Mal wieder bloß fürs Protokoll: Heute war echt viel zu tun, abzulesen oben bei den Einschalthinweisen. Hintergrund war eine Pressekonferenz der norddeutschen Innenminister und -senatoren in Heiligendamm. Und morgen gehts munter weiter. Ich leg mich mal kurz hin, bloß für ein Viertelstündchen. Nur noch schnell dieses Posting hier zuen… chchrrr,….chchrrrr,….. ch..ch…chrrrr.

Weltweit

Normalerweise geht das so: Ich stell die Fragen… auf Deutsch. Heute wars mal anders. Ich musste antworten… auf Englisch.
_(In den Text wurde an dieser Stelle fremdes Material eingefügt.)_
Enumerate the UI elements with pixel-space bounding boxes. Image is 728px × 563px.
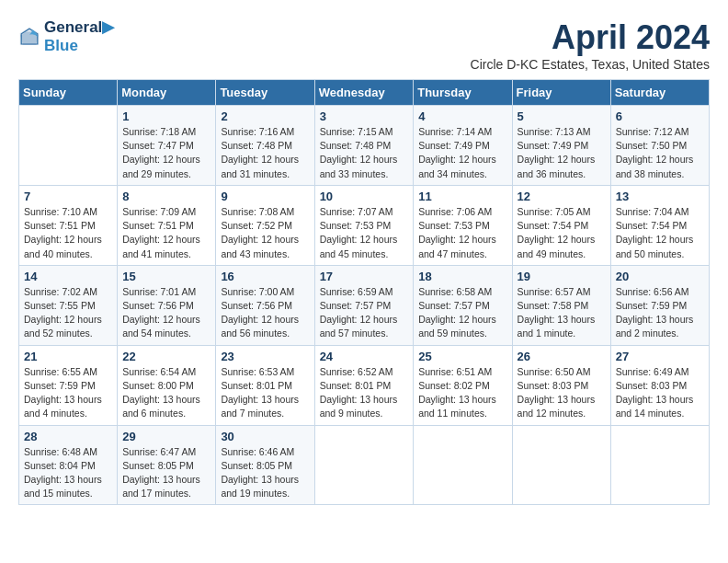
calendar-cell: 10Sunrise: 7:07 AM Sunset: 7:53 PM Dayli… xyxy=(314,185,414,265)
day-number: 2 xyxy=(221,109,309,123)
weekday-header: Wednesday xyxy=(314,80,414,106)
calendar-cell: 30Sunrise: 6:46 AM Sunset: 8:05 PM Dayli… xyxy=(216,425,314,505)
day-info: Sunrise: 7:06 AM Sunset: 7:53 PM Dayligh… xyxy=(418,205,506,261)
calendar-cell: 5Sunrise: 7:13 AM Sunset: 7:49 PM Daylig… xyxy=(512,106,610,186)
day-number: 14 xyxy=(24,270,112,283)
subtitle: Circle D-KC Estates, Texas, United State… xyxy=(471,57,710,72)
calendar-cell: 24Sunrise: 6:52 AM Sunset: 8:01 PM Dayli… xyxy=(314,345,414,425)
logo-icon xyxy=(18,26,40,48)
title-block: April 2024 Circle D-KC Estates, Texas, U… xyxy=(471,18,710,72)
weekday-header-row: SundayMondayTuesdayWednesdayThursdayFrid… xyxy=(19,80,710,106)
day-info: Sunrise: 7:10 AM Sunset: 7:51 PM Dayligh… xyxy=(24,205,112,261)
calendar-cell xyxy=(314,425,414,505)
day-number: 7 xyxy=(24,190,112,203)
day-info: Sunrise: 6:53 AM Sunset: 8:01 PM Dayligh… xyxy=(221,365,309,421)
calendar-table: SundayMondayTuesdayWednesdayThursdayFrid… xyxy=(18,79,710,505)
day-info: Sunrise: 6:46 AM Sunset: 8:05 PM Dayligh… xyxy=(221,445,309,501)
calendar-cell: 28Sunrise: 6:48 AM Sunset: 8:04 PM Dayli… xyxy=(19,425,118,505)
calendar-cell: 4Sunrise: 7:14 AM Sunset: 7:49 PM Daylig… xyxy=(414,106,512,186)
day-info: Sunrise: 6:54 AM Sunset: 8:00 PM Dayligh… xyxy=(122,365,210,421)
weekday-header: Sunday xyxy=(19,80,118,106)
day-number: 1 xyxy=(122,109,210,123)
weekday-header: Friday xyxy=(512,80,610,106)
day-info: Sunrise: 7:09 AM Sunset: 7:51 PM Dayligh… xyxy=(122,205,210,261)
day-number: 21 xyxy=(24,350,112,363)
day-number: 4 xyxy=(418,109,506,123)
day-info: Sunrise: 7:14 AM Sunset: 7:49 PM Dayligh… xyxy=(418,125,506,181)
month-title: April 2024 xyxy=(471,18,710,57)
calendar-week-row: 7Sunrise: 7:10 AM Sunset: 7:51 PM Daylig… xyxy=(19,185,710,265)
calendar-week-row: 1Sunrise: 7:18 AM Sunset: 7:47 PM Daylig… xyxy=(19,106,710,186)
calendar-cell: 23Sunrise: 6:53 AM Sunset: 8:01 PM Dayli… xyxy=(216,345,314,425)
calendar-cell: 7Sunrise: 7:10 AM Sunset: 7:51 PM Daylig… xyxy=(19,185,118,265)
calendar-cell: 8Sunrise: 7:09 AM Sunset: 7:51 PM Daylig… xyxy=(118,185,216,265)
day-number: 12 xyxy=(518,190,606,203)
day-info: Sunrise: 7:15 AM Sunset: 7:48 PM Dayligh… xyxy=(320,125,409,181)
calendar-cell: 22Sunrise: 6:54 AM Sunset: 8:00 PM Dayli… xyxy=(118,345,216,425)
day-info: Sunrise: 6:57 AM Sunset: 7:58 PM Dayligh… xyxy=(518,285,606,341)
calendar-cell: 19Sunrise: 6:57 AM Sunset: 7:58 PM Dayli… xyxy=(512,265,610,345)
weekday-header: Monday xyxy=(118,80,216,106)
calendar-cell: 14Sunrise: 7:02 AM Sunset: 7:55 PM Dayli… xyxy=(19,265,118,345)
calendar-cell: 1Sunrise: 7:18 AM Sunset: 7:47 PM Daylig… xyxy=(118,106,216,186)
calendar-cell: 21Sunrise: 6:55 AM Sunset: 7:59 PM Dayli… xyxy=(19,345,118,425)
calendar-cell: 25Sunrise: 6:51 AM Sunset: 8:02 PM Dayli… xyxy=(414,345,512,425)
day-number: 15 xyxy=(122,270,210,283)
calendar-cell: 2Sunrise: 7:16 AM Sunset: 7:48 PM Daylig… xyxy=(216,106,314,186)
calendar-week-row: 28Sunrise: 6:48 AM Sunset: 8:04 PM Dayli… xyxy=(19,425,710,505)
calendar-cell: 20Sunrise: 6:56 AM Sunset: 7:59 PM Dayli… xyxy=(610,265,709,345)
day-number: 6 xyxy=(616,109,704,123)
day-number: 20 xyxy=(616,270,704,283)
calendar-cell: 13Sunrise: 7:04 AM Sunset: 7:54 PM Dayli… xyxy=(610,185,709,265)
day-info: Sunrise: 7:00 AM Sunset: 7:56 PM Dayligh… xyxy=(221,285,309,341)
day-number: 29 xyxy=(122,430,210,443)
calendar-cell: 18Sunrise: 6:58 AM Sunset: 7:57 PM Dayli… xyxy=(414,265,512,345)
day-info: Sunrise: 6:48 AM Sunset: 8:04 PM Dayligh… xyxy=(24,445,112,501)
day-info: Sunrise: 7:16 AM Sunset: 7:48 PM Dayligh… xyxy=(221,125,309,181)
day-info: Sunrise: 6:47 AM Sunset: 8:05 PM Dayligh… xyxy=(122,445,210,501)
day-number: 3 xyxy=(320,109,409,123)
calendar-week-row: 21Sunrise: 6:55 AM Sunset: 7:59 PM Dayli… xyxy=(19,345,710,425)
calendar-cell: 27Sunrise: 6:49 AM Sunset: 8:03 PM Dayli… xyxy=(610,345,709,425)
day-info: Sunrise: 6:49 AM Sunset: 8:03 PM Dayligh… xyxy=(616,365,704,421)
day-info: Sunrise: 7:02 AM Sunset: 7:55 PM Dayligh… xyxy=(24,285,112,341)
day-info: Sunrise: 6:50 AM Sunset: 8:03 PM Dayligh… xyxy=(518,365,606,421)
day-number: 25 xyxy=(418,350,506,363)
calendar-cell: 16Sunrise: 7:00 AM Sunset: 7:56 PM Dayli… xyxy=(216,265,314,345)
day-number: 22 xyxy=(122,350,210,363)
calendar-cell xyxy=(512,425,610,505)
page-header: General▶ Blue April 2024 Circle D-KC Est… xyxy=(18,18,710,72)
day-info: Sunrise: 7:01 AM Sunset: 7:56 PM Dayligh… xyxy=(122,285,210,341)
day-number: 19 xyxy=(518,270,606,283)
calendar-cell: 3Sunrise: 7:15 AM Sunset: 7:48 PM Daylig… xyxy=(314,106,414,186)
calendar-cell xyxy=(19,106,118,186)
day-number: 30 xyxy=(221,430,309,443)
day-info: Sunrise: 6:55 AM Sunset: 7:59 PM Dayligh… xyxy=(24,365,112,421)
day-number: 10 xyxy=(320,190,409,203)
calendar-cell: 6Sunrise: 7:12 AM Sunset: 7:50 PM Daylig… xyxy=(610,106,709,186)
day-number: 17 xyxy=(320,270,409,283)
day-info: Sunrise: 7:08 AM Sunset: 7:52 PM Dayligh… xyxy=(221,205,309,261)
logo-text: General▶ Blue xyxy=(44,18,114,54)
day-info: Sunrise: 7:18 AM Sunset: 7:47 PM Dayligh… xyxy=(122,125,210,181)
day-info: Sunrise: 7:04 AM Sunset: 7:54 PM Dayligh… xyxy=(616,205,704,261)
calendar-week-row: 14Sunrise: 7:02 AM Sunset: 7:55 PM Dayli… xyxy=(19,265,710,345)
day-info: Sunrise: 7:12 AM Sunset: 7:50 PM Dayligh… xyxy=(616,125,704,181)
day-number: 5 xyxy=(518,109,606,123)
day-number: 24 xyxy=(320,350,409,363)
day-number: 8 xyxy=(122,190,210,203)
calendar-cell: 11Sunrise: 7:06 AM Sunset: 7:53 PM Dayli… xyxy=(414,185,512,265)
day-number: 26 xyxy=(518,350,606,363)
day-number: 28 xyxy=(24,430,112,443)
calendar-cell xyxy=(414,425,512,505)
weekday-header: Thursday xyxy=(414,80,512,106)
day-info: Sunrise: 6:51 AM Sunset: 8:02 PM Dayligh… xyxy=(418,365,506,421)
calendar-cell: 26Sunrise: 6:50 AM Sunset: 8:03 PM Dayli… xyxy=(512,345,610,425)
day-info: Sunrise: 6:58 AM Sunset: 7:57 PM Dayligh… xyxy=(418,285,506,341)
day-number: 11 xyxy=(418,190,506,203)
calendar-cell: 29Sunrise: 6:47 AM Sunset: 8:05 PM Dayli… xyxy=(118,425,216,505)
day-info: Sunrise: 6:56 AM Sunset: 7:59 PM Dayligh… xyxy=(616,285,704,341)
calendar-cell: 17Sunrise: 6:59 AM Sunset: 7:57 PM Dayli… xyxy=(314,265,414,345)
weekday-header: Saturday xyxy=(610,80,709,106)
day-number: 18 xyxy=(418,270,506,283)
Weil die Stadtvertreter von Bad Doberan heute offiziell und nachträglich Adolf Hitler die Ehrenbürgerwürde aberkennen wollten (was sie auch einstimmig getan haben), war ich plötzlich Interview-Partner für den World-Service der BBC.
Die Kollegen aus London wollten wissen, warum es bis zum Jahr 2007 dauerte, bis in Bad Doberan jemand auf die Idee kommt, mal darüber abzustimmen, Herrn Hitler die Ehrenbürgerrechte abzuerkennen.
Das Interview lief am Abend.
Screenshot der BBC-Website mit meinem Namen

BBC-World-Service Website. Dort war mein Interview auch kurze Zeit online zu hören.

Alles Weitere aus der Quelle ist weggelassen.